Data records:
-------------------------

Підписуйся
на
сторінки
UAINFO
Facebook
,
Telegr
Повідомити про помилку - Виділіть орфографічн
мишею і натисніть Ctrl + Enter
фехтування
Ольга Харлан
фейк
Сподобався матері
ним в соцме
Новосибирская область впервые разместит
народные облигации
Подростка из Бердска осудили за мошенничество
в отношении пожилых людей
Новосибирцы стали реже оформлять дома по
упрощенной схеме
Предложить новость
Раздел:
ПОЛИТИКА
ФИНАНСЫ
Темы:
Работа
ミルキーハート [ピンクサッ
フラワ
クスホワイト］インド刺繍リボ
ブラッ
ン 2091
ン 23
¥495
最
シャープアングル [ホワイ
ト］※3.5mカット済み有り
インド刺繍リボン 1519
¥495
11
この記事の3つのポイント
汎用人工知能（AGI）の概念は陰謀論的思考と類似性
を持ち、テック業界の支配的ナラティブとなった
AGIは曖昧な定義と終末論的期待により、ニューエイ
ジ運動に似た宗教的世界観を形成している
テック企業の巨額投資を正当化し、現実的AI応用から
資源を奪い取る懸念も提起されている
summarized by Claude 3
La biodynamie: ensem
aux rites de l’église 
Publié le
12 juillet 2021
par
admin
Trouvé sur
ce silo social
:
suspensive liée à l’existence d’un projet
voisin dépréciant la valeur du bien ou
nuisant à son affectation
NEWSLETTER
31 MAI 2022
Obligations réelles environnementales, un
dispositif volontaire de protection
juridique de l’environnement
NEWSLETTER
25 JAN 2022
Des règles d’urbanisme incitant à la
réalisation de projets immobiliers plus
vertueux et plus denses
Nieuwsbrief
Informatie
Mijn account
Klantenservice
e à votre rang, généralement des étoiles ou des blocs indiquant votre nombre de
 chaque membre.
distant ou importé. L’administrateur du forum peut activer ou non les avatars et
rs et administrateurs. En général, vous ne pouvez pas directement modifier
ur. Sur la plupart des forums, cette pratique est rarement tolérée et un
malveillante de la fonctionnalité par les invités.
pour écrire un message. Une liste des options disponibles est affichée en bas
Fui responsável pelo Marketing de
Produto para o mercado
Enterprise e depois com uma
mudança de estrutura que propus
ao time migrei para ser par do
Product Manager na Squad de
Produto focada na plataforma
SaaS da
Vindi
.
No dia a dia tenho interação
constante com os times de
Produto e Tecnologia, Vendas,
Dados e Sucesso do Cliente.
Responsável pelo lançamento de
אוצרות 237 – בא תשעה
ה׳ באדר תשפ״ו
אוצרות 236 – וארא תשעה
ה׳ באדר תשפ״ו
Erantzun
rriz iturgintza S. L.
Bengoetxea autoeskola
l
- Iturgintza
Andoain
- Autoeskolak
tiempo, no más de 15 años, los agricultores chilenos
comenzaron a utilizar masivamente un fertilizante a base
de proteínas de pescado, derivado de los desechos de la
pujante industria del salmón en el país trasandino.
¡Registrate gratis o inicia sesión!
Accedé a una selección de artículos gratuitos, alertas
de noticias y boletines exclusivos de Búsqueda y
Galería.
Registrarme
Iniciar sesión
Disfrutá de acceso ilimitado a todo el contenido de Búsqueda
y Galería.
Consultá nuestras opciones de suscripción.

-------------------------

Using the entries above, give back exactly the line containing "народные облигации", the line containing "AGIは曖昧な定義と終末論的期待により、ニューエイ", and every line between them, and nothing else.

народные облигации
Подростка из Бердска осудили за мошенничество
в отношении пожилых людей
Новосибирцы стали реже оформлять дома по
упрощенной схеме
Предложить новость
Раздел:
ПОЛИТИКА
ФИНАНСЫ
Темы:
Работа
ミルキーハート [ピンクサッ
フラワ
クスホワイト］インド刺繍リボ
ブラッ
ン 2091
ン 23
¥495
最
シャープアングル [ホワイ
ト］※3.5mカット済み有り
インド刺繍リボン 1519
¥495
11
この記事の3つのポイント
汎用人工知能（AGI）の概念は陰謀論的思考と類似性
を持ち、テック業界の支配的ナラティブとなった
AGIは曖昧な定義と終末論的期待により、ニューエイ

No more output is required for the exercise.